Crew changes are once more becoming difficult as much of the world locks down again following the emergence of several new and more transmissible variants of Covid-19, crew specialist Danica has warned.
With travel corridors being closed and new travel restrictions imposed, airlines are once again cancelling or reducing flights which poses a problem for crew transiting to vessels. Ports too, if they have reopened, are imposing greater restrictions.
We are looking at some hard months ahead
By way of an example of the tougher travel restrictions coming into place, the Philippine Ports Authority today extended its crew change restrictions.
The Philippines, which previously had been touting itself as a crew change hub during the pandemic, introduced a ban for ships bound for the country for crew change purposes if the ships had visited a number of countries in the 14 days to entering Philippine waters. The deadline for this ban, initially flagged as today, has now been extended to the end of the month, and two more countries have been added to the rapidly growing number of barred countries, namely Hungary and the United Arab Emirates. A total of 35 countries are now on the barred list in Manila.
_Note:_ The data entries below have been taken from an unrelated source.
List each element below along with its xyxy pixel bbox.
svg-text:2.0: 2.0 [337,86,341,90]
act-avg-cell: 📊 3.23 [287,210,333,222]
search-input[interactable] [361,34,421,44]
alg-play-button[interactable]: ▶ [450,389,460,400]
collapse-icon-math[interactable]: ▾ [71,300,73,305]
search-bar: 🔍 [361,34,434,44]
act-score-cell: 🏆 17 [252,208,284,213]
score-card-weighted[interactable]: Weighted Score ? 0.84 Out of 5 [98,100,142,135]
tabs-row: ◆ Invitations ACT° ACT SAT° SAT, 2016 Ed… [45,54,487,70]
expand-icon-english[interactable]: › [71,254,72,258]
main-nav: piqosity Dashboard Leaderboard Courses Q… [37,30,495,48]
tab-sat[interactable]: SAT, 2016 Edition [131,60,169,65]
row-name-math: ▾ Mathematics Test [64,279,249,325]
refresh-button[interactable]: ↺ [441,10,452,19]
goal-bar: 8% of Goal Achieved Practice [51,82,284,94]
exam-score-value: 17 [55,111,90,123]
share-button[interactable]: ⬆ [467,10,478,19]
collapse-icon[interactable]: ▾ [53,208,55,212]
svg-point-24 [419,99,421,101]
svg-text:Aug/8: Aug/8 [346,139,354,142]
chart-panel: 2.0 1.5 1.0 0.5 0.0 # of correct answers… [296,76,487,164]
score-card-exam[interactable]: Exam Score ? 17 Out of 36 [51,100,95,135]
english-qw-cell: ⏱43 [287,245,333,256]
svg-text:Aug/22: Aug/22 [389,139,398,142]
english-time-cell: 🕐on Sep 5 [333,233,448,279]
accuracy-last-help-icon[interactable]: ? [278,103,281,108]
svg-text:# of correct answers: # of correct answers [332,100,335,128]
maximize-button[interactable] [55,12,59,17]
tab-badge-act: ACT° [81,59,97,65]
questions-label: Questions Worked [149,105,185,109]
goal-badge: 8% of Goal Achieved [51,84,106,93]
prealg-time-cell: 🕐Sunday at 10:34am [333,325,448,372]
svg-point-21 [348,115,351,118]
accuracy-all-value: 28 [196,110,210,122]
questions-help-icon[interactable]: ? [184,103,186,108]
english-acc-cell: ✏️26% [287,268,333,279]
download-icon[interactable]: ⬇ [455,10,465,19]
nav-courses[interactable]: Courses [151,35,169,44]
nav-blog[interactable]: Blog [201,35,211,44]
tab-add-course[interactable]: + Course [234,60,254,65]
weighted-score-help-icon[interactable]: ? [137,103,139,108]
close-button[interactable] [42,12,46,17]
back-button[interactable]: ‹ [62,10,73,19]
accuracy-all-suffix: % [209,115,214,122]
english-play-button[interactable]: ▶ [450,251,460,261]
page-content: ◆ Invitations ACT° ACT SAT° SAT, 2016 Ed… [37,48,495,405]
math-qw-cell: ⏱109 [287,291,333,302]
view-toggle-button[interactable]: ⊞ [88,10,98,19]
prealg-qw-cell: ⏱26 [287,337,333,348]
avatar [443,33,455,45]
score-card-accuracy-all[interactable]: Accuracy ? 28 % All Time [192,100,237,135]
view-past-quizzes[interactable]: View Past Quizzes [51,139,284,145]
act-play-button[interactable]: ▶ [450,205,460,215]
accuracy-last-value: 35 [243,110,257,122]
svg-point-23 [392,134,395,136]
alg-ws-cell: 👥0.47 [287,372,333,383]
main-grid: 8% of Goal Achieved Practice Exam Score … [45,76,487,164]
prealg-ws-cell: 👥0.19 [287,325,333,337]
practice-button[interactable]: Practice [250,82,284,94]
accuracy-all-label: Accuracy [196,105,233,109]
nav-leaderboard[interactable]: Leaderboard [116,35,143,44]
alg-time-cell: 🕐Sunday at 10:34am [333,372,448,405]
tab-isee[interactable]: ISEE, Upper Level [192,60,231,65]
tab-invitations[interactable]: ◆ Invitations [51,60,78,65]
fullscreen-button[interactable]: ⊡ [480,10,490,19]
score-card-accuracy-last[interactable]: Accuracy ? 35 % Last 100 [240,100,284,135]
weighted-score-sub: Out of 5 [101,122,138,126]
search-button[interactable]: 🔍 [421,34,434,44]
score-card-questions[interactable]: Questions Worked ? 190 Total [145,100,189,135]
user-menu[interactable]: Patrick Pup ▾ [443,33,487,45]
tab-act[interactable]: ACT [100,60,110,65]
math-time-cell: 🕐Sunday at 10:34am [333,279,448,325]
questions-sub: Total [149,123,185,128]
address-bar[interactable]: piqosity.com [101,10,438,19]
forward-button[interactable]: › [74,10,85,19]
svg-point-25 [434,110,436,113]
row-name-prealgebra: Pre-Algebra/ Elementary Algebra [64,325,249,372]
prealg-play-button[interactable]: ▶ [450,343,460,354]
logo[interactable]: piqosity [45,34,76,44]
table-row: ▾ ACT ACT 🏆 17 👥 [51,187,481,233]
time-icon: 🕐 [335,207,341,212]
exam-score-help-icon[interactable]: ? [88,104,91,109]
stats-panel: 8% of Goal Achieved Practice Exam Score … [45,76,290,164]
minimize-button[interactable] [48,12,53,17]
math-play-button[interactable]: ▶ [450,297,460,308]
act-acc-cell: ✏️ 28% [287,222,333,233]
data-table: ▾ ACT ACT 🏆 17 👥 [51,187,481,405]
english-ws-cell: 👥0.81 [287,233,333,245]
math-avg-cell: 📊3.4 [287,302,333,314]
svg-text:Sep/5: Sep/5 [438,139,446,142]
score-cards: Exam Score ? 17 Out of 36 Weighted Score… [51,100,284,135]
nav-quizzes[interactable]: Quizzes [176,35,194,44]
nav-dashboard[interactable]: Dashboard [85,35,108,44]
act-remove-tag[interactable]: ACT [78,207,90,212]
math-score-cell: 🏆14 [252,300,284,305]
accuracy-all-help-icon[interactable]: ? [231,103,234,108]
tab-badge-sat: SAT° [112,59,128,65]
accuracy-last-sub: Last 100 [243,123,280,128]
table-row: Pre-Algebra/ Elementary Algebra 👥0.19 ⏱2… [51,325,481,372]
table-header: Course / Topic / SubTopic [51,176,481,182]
Henrik Jensen, managing director of Danica Crewing Services, warned in a release yesterday: “I believe we may be heading for a new crew change crisis every bit as bad as last spring. Over the past six months crew changes have been possible in many cases, although they have been costly and complex. However, now we are seeing a range of new restrictions and barriers to crew travel while also facing some serious issues in relation to crew health risk factors. I can foresee this impacting heavily on crew changes for the next few months.”
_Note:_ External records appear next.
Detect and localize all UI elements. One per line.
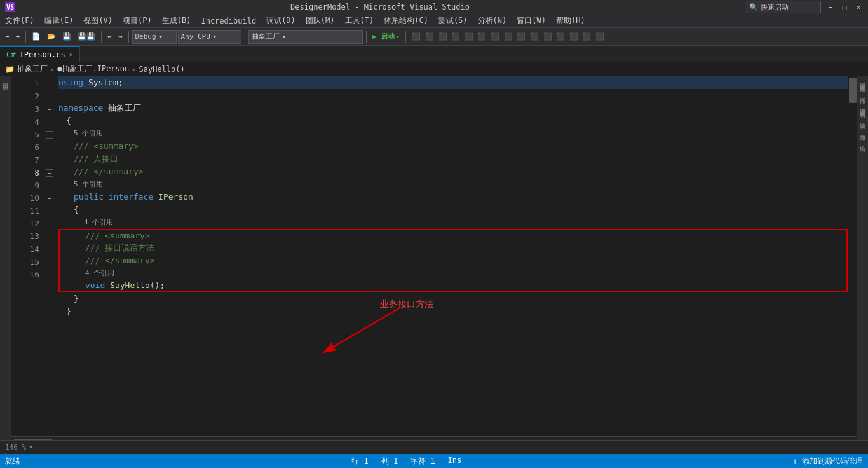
- line-num-1: 1: [11, 78, 39, 90]
- line-num-11: 11: [11, 205, 39, 217]
- line-display-9[interactable]: {: [58, 203, 848, 216]
- line-num-9: 9: [11, 179, 39, 192]
- code-content-area[interactable]: using System; namespace 抽象工厂 { 5 个引用: [56, 76, 848, 440]
- toolbar-extra-btns: ⬛ ⬛ ⬛ ⬛ ⬛ ⬛ ⬛ ⬛ ⬛ ⬛ ⬛ ⬛ ⬛ ⬛ ⬛: [409, 30, 607, 44]
- menu-debug[interactable]: 调试(D): [261, 14, 301, 27]
- menu-file[interactable]: 文件(F): [0, 14, 39, 27]
- fold-icon-5[interactable]: −: [46, 131, 53, 139]
- fold-row-13: [44, 230, 56, 243]
- debug-config-dropdown[interactable]: Debug ▾: [132, 30, 177, 44]
- breadcrumb-file[interactable]: 抽象工厂: [17, 64, 48, 74]
- right-sidebar-label4[interactable]: 错误: [858, 118, 867, 120]
- fold-row-3[interactable]: −: [44, 103, 56, 116]
- ref-display-before10: 4 个引用: [58, 216, 848, 229]
- toolbar: ⬅ ➡ 📄 📂 💾 💾💾 ↩ ↪ Debug ▾ Any CPU ▾ 抽象工厂 …: [0, 28, 868, 46]
- sep4: [245, 31, 245, 43]
- menu-analyze[interactable]: 分析(N): [473, 14, 512, 27]
- line-display-3[interactable]: namespace 抽象工厂: [58, 102, 848, 114]
- menu-view[interactable]: 视图(V): [78, 14, 118, 27]
- right-sidebar-label2[interactable]: 属性: [858, 93, 867, 94]
- ref-display-before8: 5 个引用: [58, 178, 848, 191]
- menu-incredibuild[interactable]: Incredibuild: [196, 14, 261, 27]
- zoom-control[interactable]: 146 % ▾: [0, 440, 38, 454]
- menu-test[interactable]: 测试(S): [433, 14, 473, 27]
- project-arrow: ▾: [282, 32, 287, 41]
- line-display-6[interactable]: /// 人接口: [58, 153, 848, 165]
- menu-help[interactable]: 帮助(H): [551, 14, 590, 27]
- dropdown-arrow: ▾: [159, 32, 163, 41]
- menu-project[interactable]: 项目(P): [118, 14, 157, 27]
- right-sidebar-label6[interactable]: 输出: [858, 141, 867, 142]
- start-button[interactable]: ▶ 启动 ▾: [370, 30, 403, 44]
- close-button[interactable]: ×: [854, 3, 863, 11]
- line-display-10[interactable]: /// <summary>: [58, 229, 848, 242]
- menu-team[interactable]: 团队(M): [301, 14, 340, 27]
- breadcrumb-icon: 📁: [5, 65, 15, 74]
- status-char: 字符 1: [410, 456, 435, 467]
- line-display-1[interactable]: using System;: [58, 76, 848, 89]
- forward-button[interactable]: ➡: [13, 30, 23, 44]
- right-sidebar-label[interactable]: 团窗口管理器: [858, 79, 867, 83]
- quick-launch-label: 快速启动: [761, 3, 789, 12]
- maximize-button[interactable]: □: [840, 3, 849, 11]
- line-display-8[interactable]: public interface IPerson: [58, 191, 848, 203]
- redo-btn[interactable]: ↪: [116, 30, 125, 44]
- fold-row-8[interactable]: −: [44, 167, 56, 179]
- back-button[interactable]: ⬅: [3, 30, 12, 44]
- menu-edit[interactable]: 编辑(E): [39, 14, 79, 27]
- scroll-thumb[interactable]: [849, 78, 857, 103]
- line-display-12[interactable]: /// </summary>: [58, 254, 848, 267]
- quick-launch-box[interactable]: 🔍 快速启动: [745, 1, 821, 13]
- menu-build[interactable]: 生成(B): [157, 14, 196, 27]
- status-right: ↑ 添加到源代码管理: [793, 456, 863, 467]
- open-btn[interactable]: 📂: [44, 30, 58, 44]
- code-display: using System; namespace 抽象工厂 { 5 个引用: [56, 76, 848, 440]
- right-sidebar-label3[interactable]: 调用层次结构: [858, 104, 867, 108]
- breadcrumb-member[interactable]: SayHello(): [139, 65, 185, 74]
- line-display-13[interactable]: void SayHello ();: [58, 280, 848, 292]
- sep2: [101, 31, 102, 43]
- line-display-16[interactable]: [58, 318, 848, 331]
- breadcrumb-namespace[interactable]: ●抽象工厂.IPerson: [57, 64, 129, 74]
- code-editor[interactable]: 1 2 3 4 5 6 7 8 9 10 11 12 13 14 15 16 −: [11, 76, 857, 440]
- line-display-4[interactable]: {: [58, 114, 848, 127]
- right-sidebar-label5[interactable]: 添加: [858, 130, 867, 131]
- line-display-5[interactable]: /// <summary>: [58, 140, 848, 153]
- minimize-button[interactable]: −: [826, 3, 835, 11]
- line-display-7[interactable]: /// </summary>: [58, 165, 848, 178]
- save-btn[interactable]: 💾: [60, 30, 74, 44]
- menu-arch[interactable]: 体系结构(C): [379, 14, 433, 27]
- platform-label: Any CPU: [181, 32, 210, 41]
- zoom-down-btn[interactable]: ▾: [29, 443, 33, 451]
- output-panel: 输出: [0, 440, 868, 454]
- undo-btn[interactable]: ↩: [105, 30, 114, 44]
- vertical-scrollbar[interactable]: [848, 76, 857, 440]
- fold-row-5[interactable]: −: [44, 128, 56, 141]
- title-bar-left: VS: [5, 2, 15, 12]
- line-num-2: 2: [11, 90, 39, 103]
- status-col: 列 1: [381, 456, 398, 467]
- tab-label: IPerson.cs: [19, 50, 65, 59]
- fold-icon-3[interactable]: −: [46, 106, 53, 113]
- menu-tools[interactable]: 工具(T): [340, 14, 379, 27]
- tab-iperson[interactable]: C# IPerson.cs ✕: [0, 46, 80, 62]
- line-num-6: 6: [11, 141, 39, 154]
- fold-row-7: [44, 154, 56, 167]
- line-num-15: 15: [11, 256, 39, 268]
- tab-close-btn[interactable]: ✕: [69, 51, 73, 58]
- line-display-11[interactable]: /// 接口说话方法: [58, 242, 848, 254]
- status-git[interactable]: ↑ 添加到源代码管理: [793, 456, 863, 467]
- line-display-2[interactable]: [58, 89, 848, 102]
- fold-row-10[interactable]: −: [44, 192, 56, 205]
- fold-icon-10[interactable]: −: [46, 195, 53, 202]
- line-display-14[interactable]: }: [58, 292, 848, 305]
- line-display-15[interactable]: }: [58, 305, 848, 318]
- save-all-btn[interactable]: 💾💾: [75, 30, 98, 44]
- menu-window[interactable]: 窗口(W): [512, 14, 551, 27]
- fold-icon-8[interactable]: −: [46, 169, 53, 177]
- right-sidebar: 团窗口管理器 属性 调用层次结构 错误 添加 输出: [857, 76, 868, 440]
- new-file-btn[interactable]: 📄: [29, 30, 43, 44]
- platform-dropdown[interactable]: Any CPU ▾: [178, 30, 241, 44]
- line-num-12: 12: [11, 217, 39, 230]
- project-dropdown[interactable]: 抽象工厂 ▾: [248, 30, 363, 44]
Requiring Covid-19 tests at a set period before travel isn’t always easy to comply with depending on where the crew change is being effected from, Jensen pointed out. Tests may not be available at short notice and there may not be available accommodation in which to isolate crew members while they await the results.
Jensen also discussed how the more rapidly transmissible new coronavirus variants pose a greater threat to seafarers and ships.
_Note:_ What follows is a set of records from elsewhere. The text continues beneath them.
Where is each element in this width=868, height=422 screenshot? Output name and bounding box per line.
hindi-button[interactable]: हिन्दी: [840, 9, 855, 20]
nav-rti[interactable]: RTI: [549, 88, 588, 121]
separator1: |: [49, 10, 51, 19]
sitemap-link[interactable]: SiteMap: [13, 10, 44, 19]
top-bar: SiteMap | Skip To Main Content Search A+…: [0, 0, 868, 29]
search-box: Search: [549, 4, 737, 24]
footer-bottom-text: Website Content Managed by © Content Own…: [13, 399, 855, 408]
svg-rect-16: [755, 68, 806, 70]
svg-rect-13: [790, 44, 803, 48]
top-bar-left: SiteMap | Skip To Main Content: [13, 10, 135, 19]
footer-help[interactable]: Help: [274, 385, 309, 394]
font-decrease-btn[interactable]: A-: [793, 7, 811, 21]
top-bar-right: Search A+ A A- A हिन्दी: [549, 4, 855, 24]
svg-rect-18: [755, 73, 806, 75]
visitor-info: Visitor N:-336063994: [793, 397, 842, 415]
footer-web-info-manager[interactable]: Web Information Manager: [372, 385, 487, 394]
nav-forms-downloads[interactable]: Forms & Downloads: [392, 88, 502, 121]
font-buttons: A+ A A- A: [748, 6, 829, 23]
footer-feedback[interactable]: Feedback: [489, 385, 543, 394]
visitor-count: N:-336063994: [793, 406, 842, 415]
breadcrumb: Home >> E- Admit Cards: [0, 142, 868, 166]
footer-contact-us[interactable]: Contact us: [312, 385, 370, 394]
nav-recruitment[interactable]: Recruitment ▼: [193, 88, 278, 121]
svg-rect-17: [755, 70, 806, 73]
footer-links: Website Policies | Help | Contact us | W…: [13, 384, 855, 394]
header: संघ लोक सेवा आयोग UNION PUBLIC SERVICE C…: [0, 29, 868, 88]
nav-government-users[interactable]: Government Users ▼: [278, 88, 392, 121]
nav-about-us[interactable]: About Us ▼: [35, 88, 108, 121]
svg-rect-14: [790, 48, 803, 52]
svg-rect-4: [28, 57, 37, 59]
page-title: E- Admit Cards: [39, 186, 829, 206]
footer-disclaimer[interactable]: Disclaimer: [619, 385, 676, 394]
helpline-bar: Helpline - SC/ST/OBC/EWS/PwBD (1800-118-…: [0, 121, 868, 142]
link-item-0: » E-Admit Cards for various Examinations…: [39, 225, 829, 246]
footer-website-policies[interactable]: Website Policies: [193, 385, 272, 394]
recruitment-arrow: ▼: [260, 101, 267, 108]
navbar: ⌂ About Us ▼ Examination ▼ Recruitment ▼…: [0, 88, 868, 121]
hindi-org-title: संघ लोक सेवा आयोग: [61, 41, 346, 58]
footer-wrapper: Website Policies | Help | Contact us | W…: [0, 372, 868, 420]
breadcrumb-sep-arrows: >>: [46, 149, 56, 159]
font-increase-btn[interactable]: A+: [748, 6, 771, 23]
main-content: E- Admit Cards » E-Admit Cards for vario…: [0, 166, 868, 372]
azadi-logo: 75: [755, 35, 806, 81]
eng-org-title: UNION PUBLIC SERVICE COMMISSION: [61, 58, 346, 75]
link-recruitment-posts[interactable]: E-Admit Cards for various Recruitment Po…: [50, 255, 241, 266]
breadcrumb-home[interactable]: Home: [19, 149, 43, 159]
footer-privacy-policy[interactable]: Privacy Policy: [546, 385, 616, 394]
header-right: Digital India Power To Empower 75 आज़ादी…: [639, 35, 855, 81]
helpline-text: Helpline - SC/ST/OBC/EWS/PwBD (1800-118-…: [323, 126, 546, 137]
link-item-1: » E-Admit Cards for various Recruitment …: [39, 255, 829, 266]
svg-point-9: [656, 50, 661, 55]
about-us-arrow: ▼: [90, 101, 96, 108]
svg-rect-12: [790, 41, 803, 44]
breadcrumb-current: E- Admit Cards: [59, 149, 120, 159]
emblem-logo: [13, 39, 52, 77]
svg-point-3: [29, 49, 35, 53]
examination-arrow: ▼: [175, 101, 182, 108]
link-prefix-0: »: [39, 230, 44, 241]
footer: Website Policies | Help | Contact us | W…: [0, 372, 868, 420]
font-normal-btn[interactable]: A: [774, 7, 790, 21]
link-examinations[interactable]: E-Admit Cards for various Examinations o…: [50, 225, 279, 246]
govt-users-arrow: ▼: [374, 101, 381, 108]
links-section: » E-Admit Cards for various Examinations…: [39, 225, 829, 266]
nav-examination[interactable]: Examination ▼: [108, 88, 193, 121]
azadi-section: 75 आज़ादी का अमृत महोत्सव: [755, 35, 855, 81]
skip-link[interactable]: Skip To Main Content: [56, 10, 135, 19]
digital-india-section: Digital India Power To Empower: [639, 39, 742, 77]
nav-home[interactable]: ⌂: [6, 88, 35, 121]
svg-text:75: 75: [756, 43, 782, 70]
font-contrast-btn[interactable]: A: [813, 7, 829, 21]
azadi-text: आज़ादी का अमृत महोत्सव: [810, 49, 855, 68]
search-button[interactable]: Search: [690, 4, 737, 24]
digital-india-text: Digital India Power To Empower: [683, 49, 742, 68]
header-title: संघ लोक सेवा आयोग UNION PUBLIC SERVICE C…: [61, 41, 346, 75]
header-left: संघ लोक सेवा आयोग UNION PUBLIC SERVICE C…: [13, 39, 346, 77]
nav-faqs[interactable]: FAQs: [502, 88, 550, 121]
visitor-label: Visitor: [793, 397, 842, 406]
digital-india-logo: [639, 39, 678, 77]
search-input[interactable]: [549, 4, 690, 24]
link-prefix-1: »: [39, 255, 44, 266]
“The new, more infectious variants present a higher risk that a crew member may be infected on the way to the vessel and transfer the infection to his ship mates onboard. This a particular concern during air travel, which requires crew to spend many hours in a contained space with large numbers of other people. Due to all the flight cancellations there are plenty of aircraft available to lease for private transits but this option is really only economically viable if there are large numbers of crew which is not usually the case,” Jensen said, going on to describe how in some cases Danica has had to abandon crew change plans if they involve a long transit or a high-risk area.
Greater implementation of the IMO’s crew change protocols instead of national rules could improve the situation but Jensen is not optimistic of this being a solution at present. He commented: “ While I appreciate and support the international cooperation and effort that has gone into producing this excellent protocol, unfortunately I think that it may be a remote dream as we have local governments rules, rules in the transit airports/countries and individual airline rules, and I do not think it is realistic to expect all these parties to come together.”
Concluding, Jensen predicted: “We are looking at some hard months ahead.”